Final answer:
Economists focus on marginal benefits and costs instead of total benefits and costs when making decisions because it helps them analyze how costs and benefits change from one option to another.
Step-by-step explanation:
Economists focus on marginal benefits and costs rather than total benefits and costs when making decisions because it helps them analyze how costs and benefits change from one option to another. Marginal analysis involves examining the benefits and costs of choosing a little more or a little less of a good. This approach is important because it allows economists to consider the incremental impact of each additional unit of a good or resource.
For example, let's say a business is deciding whether to produce and sell one more unit of a product. By considering the marginal benefits and costs, economists can determine if the additional revenue from selling the extra unit outweighs the additional production costs. This helps them make informed decisions about production and allocation of resources.

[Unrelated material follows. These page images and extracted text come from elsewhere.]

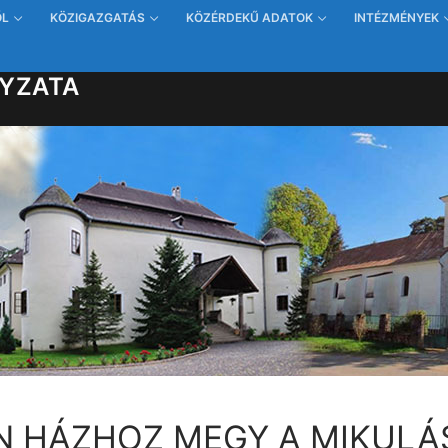
ŐL
KÖZIGAZGATÁS
KÖZÉRDEKŰ ADATOK
INTÉZMÉNYEK
YZATA
N HÁZHOZ MEGY A MIKULÁ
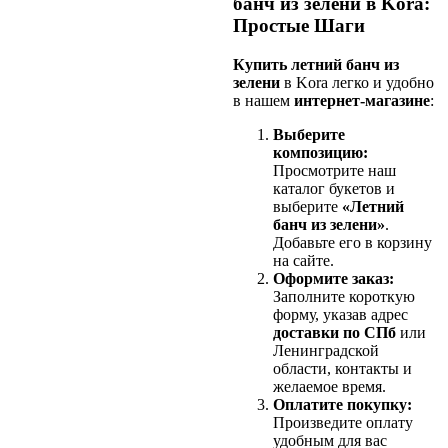
банч из зелени в Kora:
Простые Шаги
Купить летний банч из
зелени
в Kora легко и удобно
в нашем
интернет-магазине
:
Выберите
композицию:
Просмотрите наш
каталог букетов и
выберите
«Летний
банч из зелени»
.
Добавьте его в корзину
на сайте.
Оформите заказ:
Заполните короткую
форму, указав адрес
доставки по СПб
или
Ленинградской
области, контакты и
желаемое время.
Оплатите покупку:
Произведите оплату
удобным для вас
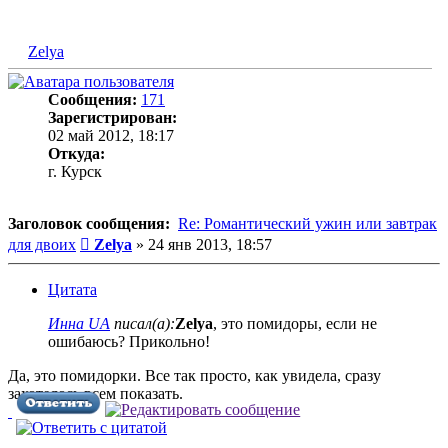
Zelya
Сообщения:
171
Зарегистрирован:
02 май 2012, 18:17
Откуда:
г. Курск
Заголовок сообщения:
Re: Романтический ужин или завтрак
Сообщение
для двоих
Zelya
»
24 янв 2013, 18:57
Цитата
Инна UA
писал(а):
Zelya
, это помидоры, если не
ошибаюсь? Прикольно!
Да, это помидорки. Все так просто, как увидела, сразу
захотелось всем показать.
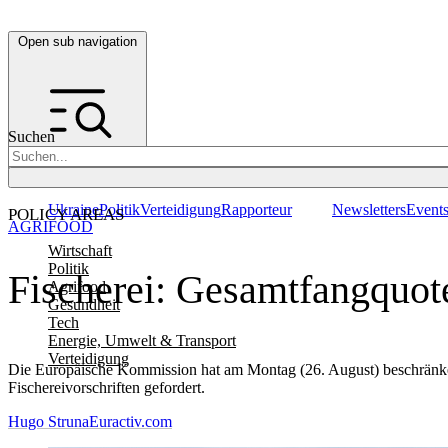
Open sub navigation
Suchen
Ukraine
Politik
Verteidigung
Rapporteur
Newsletters
Event
POLICY AREAS
AGRIFOOD
Wirtschaft
Politik
Fischerei: Gesamtfangquot
Agrifood
Gesundheit
Tech
Energie, Umwelt & Transport
Verteidigung
Die Europäische Kommission hat am Montag (26. August) beschränken
Fischereivorschriften gefordert.
Hugo Struna
Euractiv.com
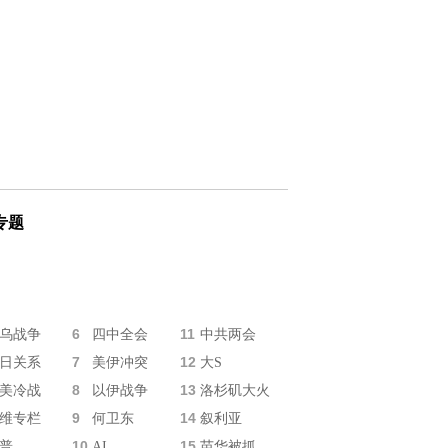
专题
6
11
乌战争
四中全会
中共两会
7
12
日关系
美伊冲突
大S
8
13
美冷战
以伊战争
洛杉矶大火
9
14
维专栏
何卫东
叙利亚
10
15
普
AI
苗华被抓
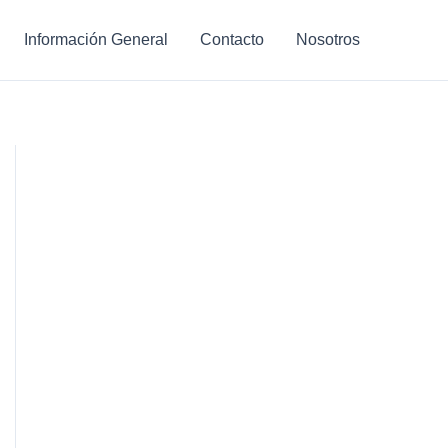
Información General
Contacto
Nosotros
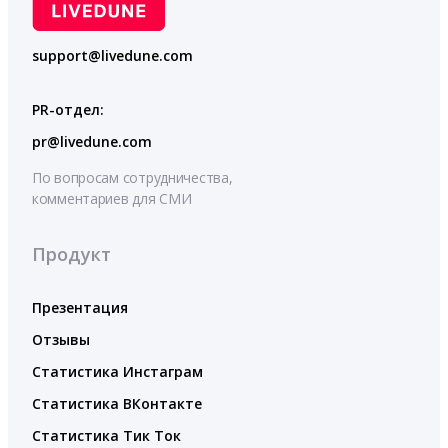
support@livedune.com
PR-отдел:
pr@livedune.com
По вопросам сотрудничества,
комментариев для СМИ
Продукт
Презентация
Отзывы
Статистика Инстаграм
Статистика ВКонтакте
Статистика Тик Ток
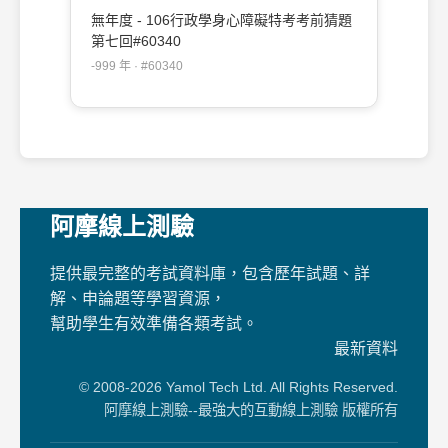
無年度 - 106行政學身心障礙特考考前猜題
第七回#60340
-999 年 · #60340
阿摩線上測驗
提供最完整的考試資料庫，包含歷年試題、詳
解、申論題等學習資源，
幫助學生有效準備各類考試。
最新資料
© 2008-2026 Yamol Tech Ltd. All Rights Reserved.
阿摩線上測驗--最強大的互動線上測驗 版權所有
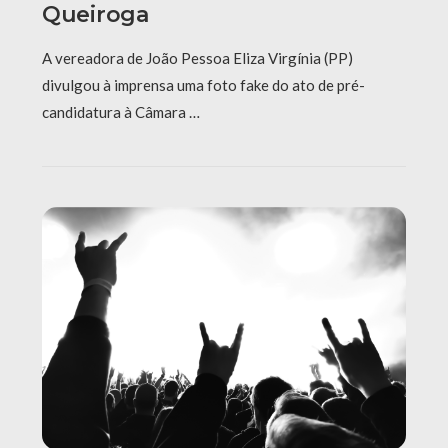
Queiroga
A vereadora de João Pessoa Eliza Virgínia (PP)
divulgou à imprensa uma foto fake do ato de pré-
candidatura à Câmara …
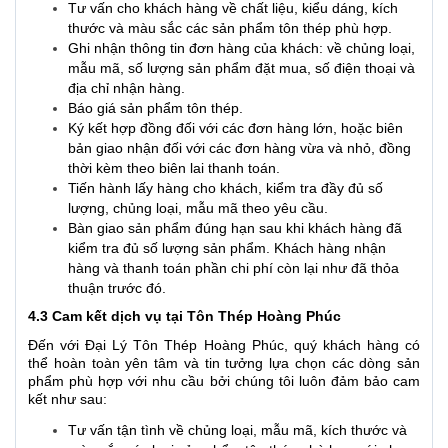
Tư vấn cho khách hàng về chất liệu, kiểu dáng, kích
thước và màu sắc các sản phẩm tôn thép phù hợp.
Ghi nhận thông tin đơn hàng của khách: về chủng loại,
mẫu mã, số lượng sản phẩm đặt mua, số điện thoại và
địa chỉ nhận hàng.
Báo giá sản phẩm tôn thép.
Ký kết hợp đồng đối với các đơn hàng lớn, hoặc biên
bản giao nhận đối với các đơn hàng vừa và nhỏ, đồng
thời kèm theo biên lai thanh toán.
Tiến hành lấy hàng cho khách, kiểm tra đầy đủ số
lượng, chủng loại, mẫu mã theo yêu cầu.
Bàn giao sản phẩm đúng hạn sau khi khách hàng đã
kiểm tra đủ số lượng sản phẩm. Khách hàng nhận
hàng và thanh toán phần chi phí còn lại như đã thỏa
thuận trước đó.
4.3 Cam kết dịch vụ tại Tôn Thép Hoàng Phúc
Đến với Đại Lý Tôn Thép Hoàng Phúc, quý khách hàng có
thể hoàn toàn yên tâm và tin tưởng lựa chọn các dòng sản
phẩm phù hợp với nhu cầu bởi chúng tôi luôn đảm bảo cam
kết như sau:
Tư vấn tận tình về chủng loại, mẫu mã, kích thước và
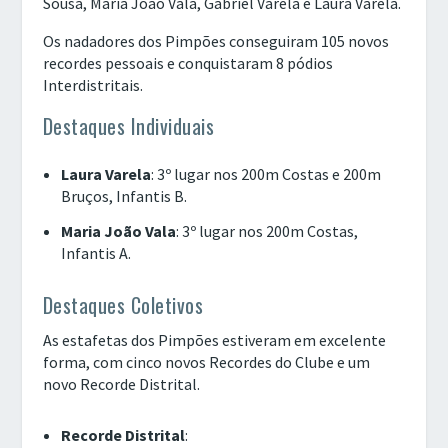
Sousa, Maria João Vala, Gabriel Varela e Laura Varela.
Os nadadores dos Pimpões conseguiram 105 novos
recordes pessoais e conquistaram 8 pódios
Interdistritais.
Destaques Individuais
Laura Varela
: 3º lugar nos 200m Costas e 200m
Bruços, Infantis B.
Maria João Vala
: 3º lugar nos 200m Costas,
Infantis A.
Destaques Coletivos
As estafetas dos Pimpões estiveram em excelente
forma, com cinco novos Recordes do Clube e um
novo Recorde Distrital.
Recorde Distrital
:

Economists prefer marginal analysis because it better informs decisions on the incremental benefits and costs of goods, which is more relevant due to the principle of diminishing marginal utility.

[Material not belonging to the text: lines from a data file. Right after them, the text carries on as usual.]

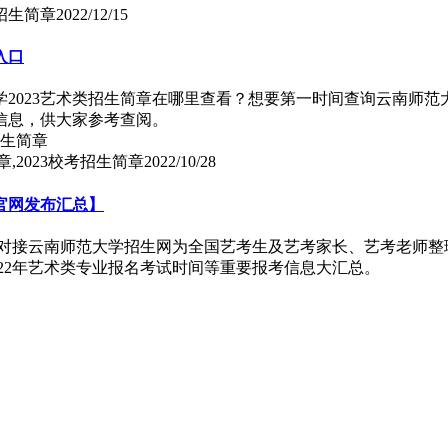
招生简章
2022/12/15
入口
学2023艺术类招生简章在哪里查看？想要第一时间查询云南师范
口信息，供大家参考查阅。
,2023校考招生简章
2022/10/28
官网发布汇总】
威对接云南师范大学招生网为全国艺考生及艺考家长、艺考老师整理
022年艺术类专业报名考试时间等重要报考信息大汇总。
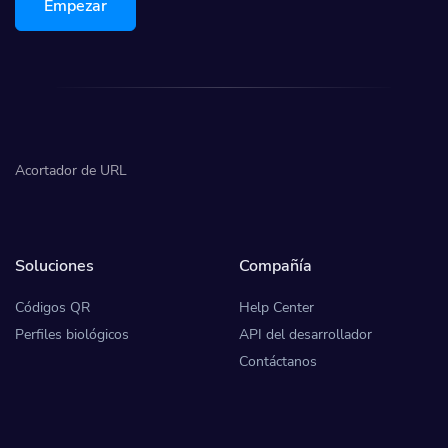
Empezar
Acortador de URL
Soluciones
Compañía
Códigos QR
Help Center
Perfiles biológicos
API del desarrollador
Contáctanos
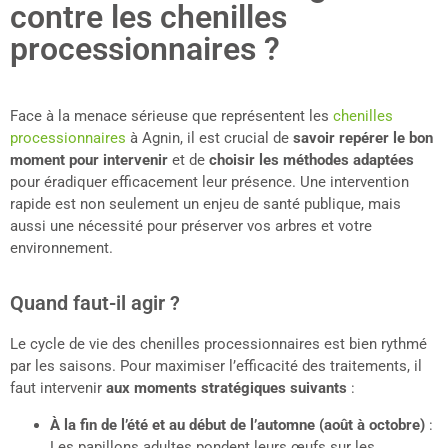
contre les chenilles
processionnaires ?
Face à la menace sérieuse que représentent les
chenilles
processionnaires
à Agnin, il est crucial de
savoir repérer le bon
moment pour intervenir
et de
choisir les méthodes adaptées
pour éradiquer efficacement leur présence. Une intervention
rapide est non seulement un enjeu de santé publique, mais
aussi une nécessité pour préserver vos arbres et votre
environnement.
Quand faut-il agir ?
Le cycle de vie des chenilles processionnaires est bien rythmé
par les saisons. Pour maximiser l’efficacité des traitements, il
faut intervenir
aux moments stratégiques suivants
:
À la fin de l’été et au début de l’automne (août à octobre)
:
Les papillons adultes pondent leurs œufs sur les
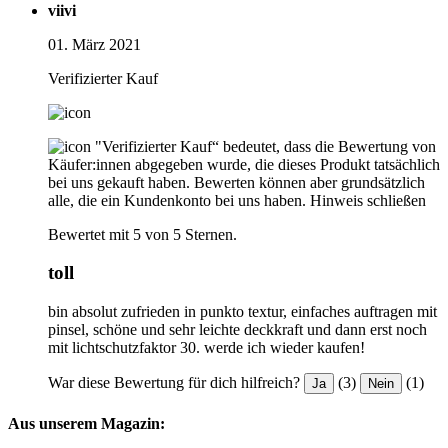
viivi
01. März 2021
Verifizierter Kauf
"Verifizierter Kauf“ bedeutet, dass die Bewertung von
Käufer:innen abgegeben wurde, die dieses Produkt tatsächlich
bei uns gekauft haben. Bewerten können aber grundsätzlich
alle, die ein Kundenkonto bei uns haben.
Hinweis schließen
Bewertet mit 5 von 5 Sternen.
toll
bin absolut zufrieden in punkto textur, einfaches auftragen mit
pinsel, schöne und sehr leichte deckkraft und dann erst noch
mit lichtschutzfaktor 30. werde ich wieder kaufen!
War diese Bewertung für dich hilfreich?
(3)
(1)
Ja
Nein
Aus unserem Magazin:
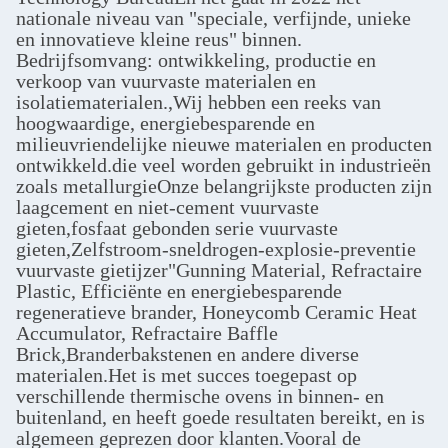
nationale niveau van "speciale, verfijnde, unieke
en innovatieve kleine reus" binnen.
Bedrijfsomvang: ontwikkeling, productie en
verkoop van vuurvaste materialen en
isolatiematerialen.,Wij hebben een reeks van
hoogwaardige, energiebesparende en
milieuvriendelijke nieuwe materialen en producten
ontwikkeld.die veel worden gebruikt in industrieën
zoals metallurgieOnze belangrijkste producten zijn
laagcement en niet-cement vuurvaste
gieten,fosfaat gebonden serie vuurvaste
gieten,Zelfstroom-sneldrogen-explosie-preventie
vuurvaste gietijzer"Gunning Material, Refractaire
Plastic, Efficiënte en energiebesparende
regeneratieve brander, Honeycomb Ceramic Heat
Accumulator, Refractaire Baffle
Brick,Branderbakstenen en andere diverse
materialen.Het is met succes toegepast op
verschillende thermische ovens in binnen- en
buitenland, en heeft goede resultaten bereikt, en is
algemeen geprezen door klanten.Vooral de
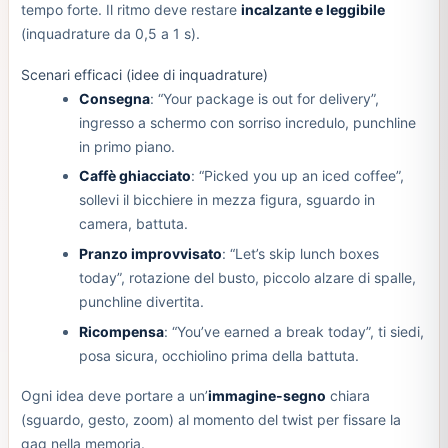
tempo forte. Il ritmo deve restare
incalzante e leggibile
(inquadrature da 0,5 a 1 s).
Scenari efficaci (idee di inquadrature)
Consegna
: “Your package is out for delivery”,
ingresso a schermo con sorriso incredulo, punchline
in primo piano.
Caffè ghiacciato
: “Picked you up an iced coffee”,
sollevi il bicchiere in mezza figura, sguardo in
camera, battuta.
Pranzo improvvisato
: “Let’s skip lunch boxes
today”, rotazione del busto, piccolo alzare di spalle,
punchline divertita.
Ricompensa
: “You’ve earned a break today”, ti siedi,
posa sicura, occhiolino prima della battuta.
Ogni idea deve portare a un’
immagine-segno
chiara
(sguardo, gesto, zoom) al momento del twist per fissare la
gag nella memoria.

Economists focus on marginal benefits and marginal costs rather than total benefits and costs when making decisions because most choices involve examining the additional benefits and costs of consuming a little more or a little less of a good. This approach, known as marginal analysis, is essential since the optimal decision often depends on how these marginal benefits and costs compare incrementally, rather than on the totals. The concept of diminishing marginal utility further supports marginal decision-making, as it illustrates that the extra benefit gained from consuming additional units of a good decreases as more of the good is consumed, making the evaluation of the next unit more relevant than the total quantity.